Description: On his WWII Draft Registration card he was reported to be 6' tall, weigh 130 pounds, and have a light complexion, gray eyes and brown hair.  

Pre-Colony History: First joined the colony in 1927-28, but apparently left at some point. The couple returned in 1935, coming from Texas.  

Home in Colony: Lived in a little house just back of the hotel. In January 1936 it caught fire for the second time in a week, at the peak of the roof, around the chimney, but it was discovered and extinguished before much damage resulted.  
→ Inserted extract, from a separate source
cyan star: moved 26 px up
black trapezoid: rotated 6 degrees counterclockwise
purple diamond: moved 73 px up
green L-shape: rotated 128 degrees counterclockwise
Job in Colony: In 1927 was hauling lumber at the sawmill.

In 1935-'36 was doing a variety work -- working in the veneer plant, building a lean-to at the planing mill, butchering hogs at the abbatoir on the Quipp place.  

Other Info: One of 42 colonists who signed a petition, dated January 10, 1928 and sent to the governor of the state, which objected to the securing of a new charter being issued to the colony. Among other things, this petition claimed that affairs of the colony had been grossly and intentionally mismanaged and conduct of the management so flagrantly opposed to good morals that a receiver assigned by the District Court was necessary to handle affairs. It alleged that management had: 1. Used misleading propaganda which caused hundreds of people to invest their money in the colony, only to be disillusioned and have to leave with nothing to show for their investment. 2. Reduced the colony to a peon camp - these "peons" being poorly fed, clothed and housed. 3. Advocated "free-love", including promiscuous relations of the sexes and other practices contrary to good morals. 4. Expressed contempt for courts and authorities by taking it upon themselves to punish two boys for stealing from the colony store. 5. Prostituted colony schools by employing nondescript persons as teachers, while issuing fraudulent reports and drawing hundreds of dollars from the Parish School funds in the names of certified teachers and by exploiting child labor. The case was taken all the way to the Supreme Court but eventually was annulled and the plaintiff's demands rejected.

In 1936 he helped fight a grass fire that started east of the colony in the early afternoon. A bunch of boys had gone out and extinguished it, or so they thought, but it broke out again and destroyed part of the fence around the Kid Kolony tract. It spread eastward, burned the fence around Fortell's place and threatened the house. Coak, Thomason and Ware managed to put it out before that catastrophe.  

Post-Colony History: In 1930 he and Lillie were living in Springdale, Arkansas with her daughter Marguerite and he was unemployed. At some point before 1935 they must have gone to Texas, because in 1935 it was reported in the colony papers that they'd returned to the colony from Texas.

In 1940 the family of three were living in Joplin, Missouri where he worked as a cook in a restaurant. In 1947 Nicholas and Lillie were still living in Joplin, Missouri.  

Death: Died in 1981 in Lufkin, Texas from Cardiac Failure. He was divorced and his usual occupation at the time was as a cook at a cafe in Jasper, Texas.  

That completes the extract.